Infineon Technologies hat mit der Übernahme von C2i Semiconductors einen weiteren Schritt in Richtung KI-Rechenzentren gemacht. Der Münchner Chipkonzern erwarb den indischen Anbieter von softwaredefinierten Multiphase-Controllern und Smart-Power-Stages, wie das Unternehmen am Montag mitteilte. Einen Kaufpreis nannte Infineon nicht.

Die Technologie von C2i richtet sich gezielt an Stromversorgungslösungen für KI-Rechenzentren – ein Markt, dem Infineon erhebliches Wachstumspotenzial zuschreibt. Medienberichten zufolge wurde die Nachricht am Markt als kurstreibender Impuls aufgegriffen, da sie den erwarteten Ausbau des Konzernanteils am KI-Infrastrukturgeschäft unterstreicht.

Aktienrückkauf abgeschlossen

Parallel zur Übernahme hat Infineon ein bereits am 10. August angekündigtes, limitiertes Aktienrückkaufprogramm beendet. Insgesamt erwarb das Unternehmen 3.000.000 Aktien zu einem Gesamtkaufpreis von 175.348.677 Euro, der durchschnittliche Erwerbspreis lag bei 58,45 Euro je Aktie. Allein in der Periode vom 17. bis 20. August kaufte Infineon nach eigenen Angaben 2.359.366 Aktien zurück.

Rückkaufprogramme dieser Größenordnung signalisieren üblicherweise Vertrauen des Managements in die eigene Bewertung.

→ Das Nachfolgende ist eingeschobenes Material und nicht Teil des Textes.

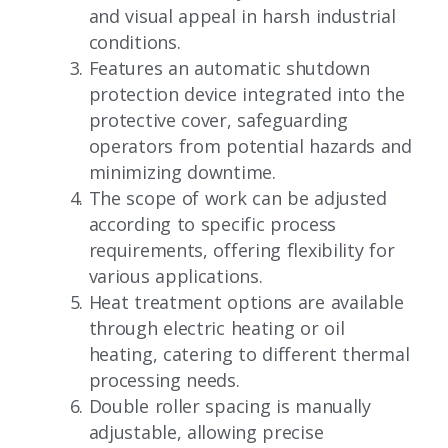
and visual appeal in harsh industrial
conditions.
Features an automatic shutdown
protection device integrated into the
protective cover, safeguarding
operators from potential hazards and
minimizing downtime.
The scope of work can be adjusted
according to specific process
requirements, offering flexibility for
various applications.
Heat treatment options are available
through electric heating or oil
heating, catering to different thermal
processing needs.
Double roller spacing is manually
adjustable, allowing precise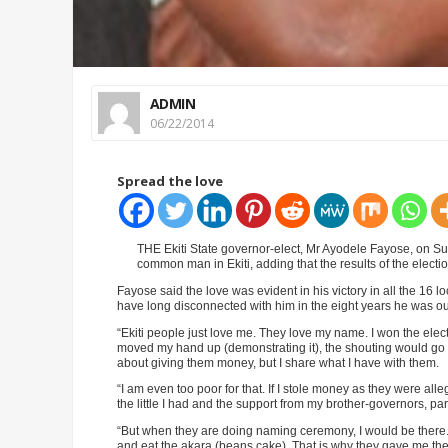
ADMIN
06/22/2014
Spread the love
THE Ekiti State governor-elect, Mr Ayodele Fayose, on Sun
common man in Ekiti, adding that the results of the electi
Fayose said the love was evident in his victory in all the 16 
have long disconnected with him in the eight years he was out
“Ekiti people just love me. They love my name. I won the elect
moved my hand up (demonstrating it), the shouting would go 
about giving them money, but I share what I have with them.
“I am even too poor for that. If I stole money as they were 
the little I had and the support from my brother-governors, pa
“But when they are doing naming ceremony, I would be there. 
and eat the akara (beans cake). That is why they gave me the 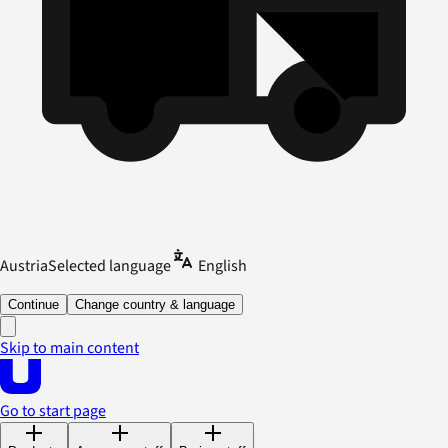
Austria
Selected language
English
Continue
Change country & language
Skip to main content
Go to start page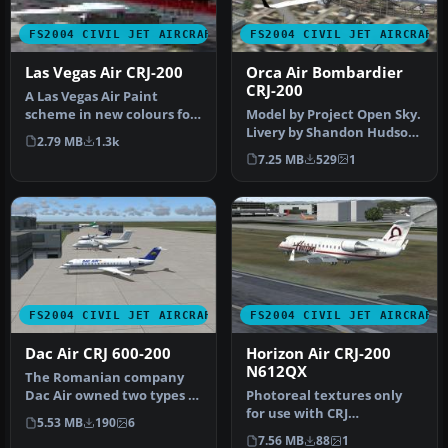
FS2004 CIVIL JET AIRCRAFT
FS2004 CIVIL JET AIRCRAFT
Las Vegas Air CRJ-200
Orca Air Bombardier
CRJ-200
A Las Vegas Air Paint
scheme in new colours for
Model by Project Open Sky.
it's reopening. Aircraft
Livery by Shandon Hudson.
2.79 MB
1.3k
crea…
Screenshot of Orca Air B…
7.25 MB
529
1
FS2004 CIVIL JET AIRCRAFT
FS2004 CIVIL JET AIRCRAFT
Dac Air CRJ 600-200
Horizon Air CRJ-200
N612QX
The Romanian company
Dac Air owned two types of
Photoreal textures only
aircraft Dash 8s and the
for use with CRJ
5.53 MB
190
6
CRJ …
Experience from Wilco
7.56 MB
88
1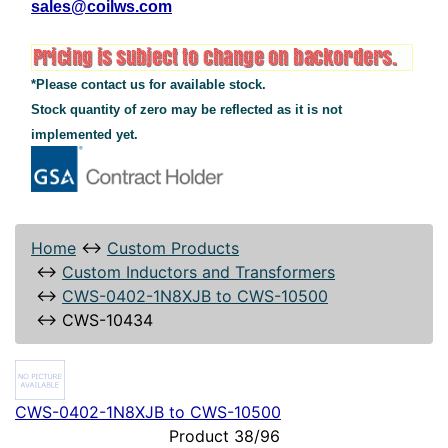
sales@coilws.com
*Please contact us for available stock.
Stock quantity of zero may be reflected as it is not
implemented yet.
Home
↔
Custom Products
↔
Custom Inductors and Transformers
↔
CWS-0402-1N8XJB to CWS-10500
↔
CWS-10434
CWS-0402-1N8XJB to CWS-10500
Product 38/96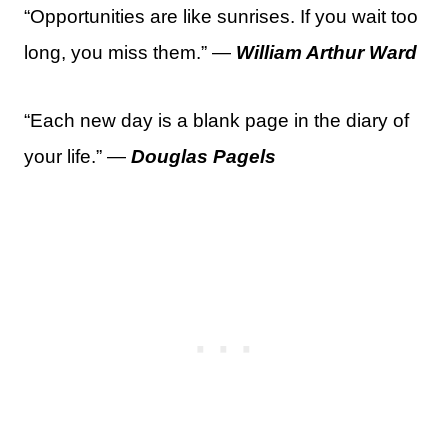
“Opportunities are like sunrises. If you wait too
long, you miss them.” —
William Arthur Ward
“Each new day is a blank page in the diary of
your life.” —
Douglas Pagels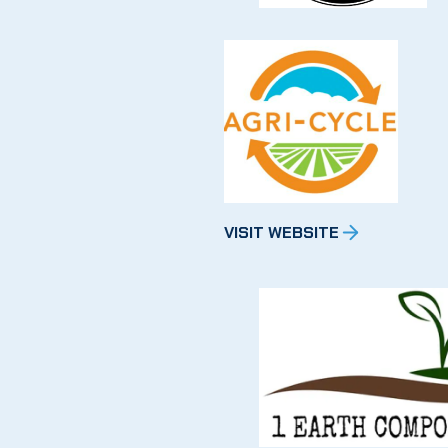
VISIT WEBSITE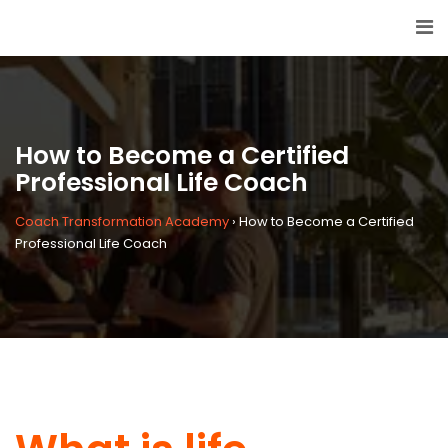
How to Become a Certified
Professional Life Coach
Coach Transformation Academy
›
How to Become a Certified
Professional Life Coach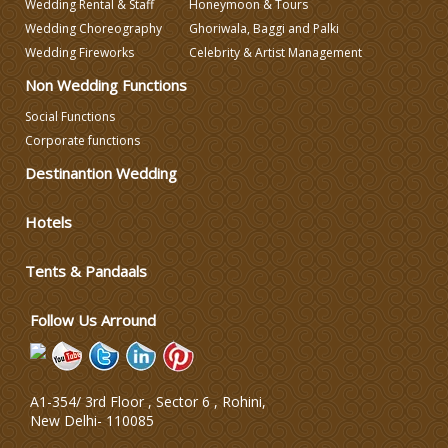
Wedding Rental & Staff
Honeymoon & Tours
Wedding Choreography
Ghoriwala, Baggi and Palki
Wedding Decorators in Delhi
Wedding Fireworks
Celebrity & Artist Management
Non Wedding Functions
Wedding Photographers
Social Functions
Corporate functions
DJ & Entertainment
Destinantion Wedding
Hotels
Varmala Themes
Tents & Pandaals
Wedding Dress Designers
Follow Us Arround
A1-354/ 3rd Floor , Sector 6 , Rohini,
New Delhi
-
110085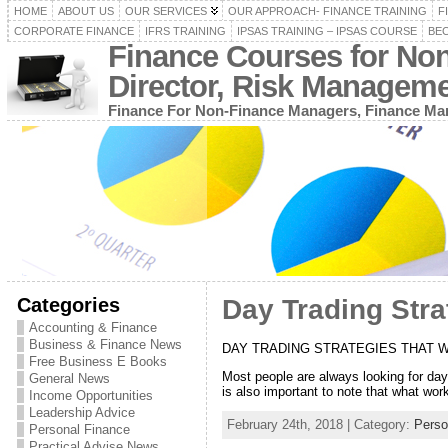
HOME
ABOUT US
OUR SERVICES
OUR APPROACH- FINANCE TRAINING
F
CORPORATE FINANCE
IFRS TRAINING
IPSAS TRAINING – IPSAS COURSE
BEC
Finance Courses for No
Director, Risk Managem
Finance For Non-Finance Managers, Finance Man
Categories
Day Trading Stra
Accounting & Finance
Business & Finance News
DAY TRADING STRATEGIES THAT 
Free Business E Books
Most people are always looking for day t
General News
is also important to note that what wo
Income Opportunities
Leadership Advice
February 24th, 2018 | Category:
Perso
Personal Finance
Practical Advise News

Im aktuellen Kursumfeld – das Papier schloss am Freitag bei 56,74 Euro und damit unter dem durchschnittlichen Erwerbspreis des Rückkaufs – wirkt dieses Signal umso deutlicher.

Rekordumsatz als Fundament

Die Übernahme und der Rückkauf fallen in eine Phase operativer Stärke. Anfang August hatte Infineon für das dritte Geschäftsquartal 2026 einen Rekordumsatz von 4,172 Milliarden Euro gemeldet und für das vierte Geschäftsquartal einen weiteren deutlichen Anstieg bei Umsatz und Marge in Aussicht gestellt.

Diese Kombination aus operativer Dynamik und strategischer Zukäufen bildet den Rahmen, in dem Investoren die jüngsten Schritte des Konzerns einordnen dürften.

Trotz der positiven Unternehmensnachrichten bewegte sich die Aktie zuletzt unter Druck. Der Titel notiert rund 37 Prozent unter seinem 52-Wochen-Hoch von 89,67 Euro, das im Juni erreicht wurde.

Zugleich liegt der Kurs weiterhin deutlich über dem Jahrestief von 30,82 Euro, das im September vergangenen Jahres markiert wurde – ein Hinweis darauf, dass die zuletzt schwächere Kursentwicklung eher eine Korrektur nach starkem Anstieg als eine fundamentale Neubewertung widerspiegelt.

Einordnung für Anleger

Die Doppelmeldung aus Übernahme und Rückkaufabschluss zeigt ein Unternehmen, das trotz eines schwierigen Marktumfelds für Chipwerte auf Expansion setzt. Die Akquisition von C2i erweitert das Portfolio im Bereich KI-Rechenzentren gezielt um Softwarekompetenz für die Stromversorgung – ein Feld, in dem Infineon nach eigener Darstellung strategisches Wachstum sieht.

Ob sich diese strategische Positionierung kurzfristig im Kurs niederschlägt, bleibt angesichts der branchenweiten Volatilität bei Halbleiterwerten abzuwarten. Fundamental liefert der jüngste Rekordumsatz jedoch die Basis, auf der Infineon seine Wachstumsambitionen im KI-Segment aufbaut.